··· DATASET EXTRACT

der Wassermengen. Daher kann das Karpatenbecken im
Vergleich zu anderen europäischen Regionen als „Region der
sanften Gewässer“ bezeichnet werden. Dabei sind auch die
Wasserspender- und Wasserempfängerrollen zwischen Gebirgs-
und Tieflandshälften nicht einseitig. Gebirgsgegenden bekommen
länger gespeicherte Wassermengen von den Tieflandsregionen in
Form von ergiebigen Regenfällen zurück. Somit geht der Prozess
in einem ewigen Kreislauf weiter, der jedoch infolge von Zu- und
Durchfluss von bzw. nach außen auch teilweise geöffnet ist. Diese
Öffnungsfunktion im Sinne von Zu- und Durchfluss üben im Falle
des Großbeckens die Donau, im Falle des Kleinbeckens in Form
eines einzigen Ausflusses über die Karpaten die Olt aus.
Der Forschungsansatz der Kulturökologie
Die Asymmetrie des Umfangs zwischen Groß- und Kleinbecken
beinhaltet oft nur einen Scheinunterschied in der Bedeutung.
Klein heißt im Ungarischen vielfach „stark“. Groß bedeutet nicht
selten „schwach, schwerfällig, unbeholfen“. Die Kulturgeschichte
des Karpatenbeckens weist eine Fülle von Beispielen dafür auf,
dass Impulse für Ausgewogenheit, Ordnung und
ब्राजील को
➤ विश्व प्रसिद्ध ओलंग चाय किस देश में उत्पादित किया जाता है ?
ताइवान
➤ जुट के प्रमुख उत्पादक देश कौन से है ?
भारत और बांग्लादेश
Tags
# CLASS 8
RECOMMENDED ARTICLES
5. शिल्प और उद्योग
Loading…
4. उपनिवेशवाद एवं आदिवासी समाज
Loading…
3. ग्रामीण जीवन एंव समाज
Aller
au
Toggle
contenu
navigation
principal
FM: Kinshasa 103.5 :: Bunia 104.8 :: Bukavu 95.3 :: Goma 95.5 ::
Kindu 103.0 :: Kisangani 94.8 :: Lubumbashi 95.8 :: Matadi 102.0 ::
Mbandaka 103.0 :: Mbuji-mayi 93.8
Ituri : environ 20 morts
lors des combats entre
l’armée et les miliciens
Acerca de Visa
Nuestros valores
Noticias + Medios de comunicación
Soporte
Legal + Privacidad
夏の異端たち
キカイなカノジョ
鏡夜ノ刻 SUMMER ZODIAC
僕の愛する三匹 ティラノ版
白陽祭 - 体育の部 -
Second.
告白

······

> _TASK REQUIREMENTS_: The records must be given again in full, exactly as they were written.

> _EXERCISE RESPONSE_:
der Wassermengen. Daher kann das Karpatenbecken im
Vergleich zu anderen europäischen Regionen als „Region der
sanften Gewässer“ bezeichnet werden. Dabei sind auch die
Wasserspender- und Wasserempfängerrollen zwischen Gebirgs-
und Tieflandshälften nicht einseitig. Gebirgsgegenden bekommen
länger gespeicherte Wassermengen von den Tieflandsregionen in
Form von ergiebigen Regenfällen zurück. Somit geht der Prozess
in einem ewigen Kreislauf weiter, der jedoch infolge von Zu- und
Durchfluss von bzw. nach außen auch teilweise geöffnet ist. Diese
Öffnungsfunktion im Sinne von Zu- und Durchfluss üben im Falle
des Großbeckens die Donau, im Falle des Kleinbeckens in Form
eines einzigen Ausflusses über die Karpaten die Olt aus.
Der Forschungsansatz der Kulturökologie
Die Asymmetrie des Umfangs zwischen Groß- und Kleinbecken
beinhaltet oft nur einen Scheinunterschied in der Bedeutung.
Klein heißt im Ungarischen vielfach „stark“. Groß bedeutet nicht
selten „schwach, schwerfällig, unbeholfen“. Die Kulturgeschichte
des Karpatenbeckens weist eine Fülle von Beispielen dafür auf,
dass Impulse für Ausgewogenheit, Ordnung und
ब्राजील को
➤ विश्व प्रसिद्ध ओलंग चाय किस देश में उत्पादित किया जाता है ?
ताइवान
➤ जुट के प्रमुख उत्पादक देश कौन से है ?
भारत और बांग्लादेश
Tags
# CLASS 8
RECOMMENDED ARTICLES
5. शिल्प और उद्योग
Loading…
4. उपनिवेशवाद एवं आदिवासी समाज
Loading…
3. ग्रामीण जीवन एंव समाज
Aller
au
Toggle
contenu
navigation
principal
FM: Kinshasa 103.5 :: Bunia 104.8 :: Bukavu 95.3 :: Goma 95.5 ::
Kindu 103.0 :: Kisangani 94.8 :: Lubumbashi 95.8 :: Matadi 102.0 ::
Mbandaka 103.0 :: Mbuji-mayi 93.8
Ituri : environ 20 morts
lors des combats entre
l’armée et les miliciens
Acerca de Visa
Nuestros valores
Noticias + Medios de comunicación
Soporte
Legal + Privacidad
夏の異端たち
キカイなカノジョ
鏡夜ノ刻 SUMMER ZODIAC
僕の愛する三匹 ティラノ版
白陽祭 - 体育の部 -
Second.
告白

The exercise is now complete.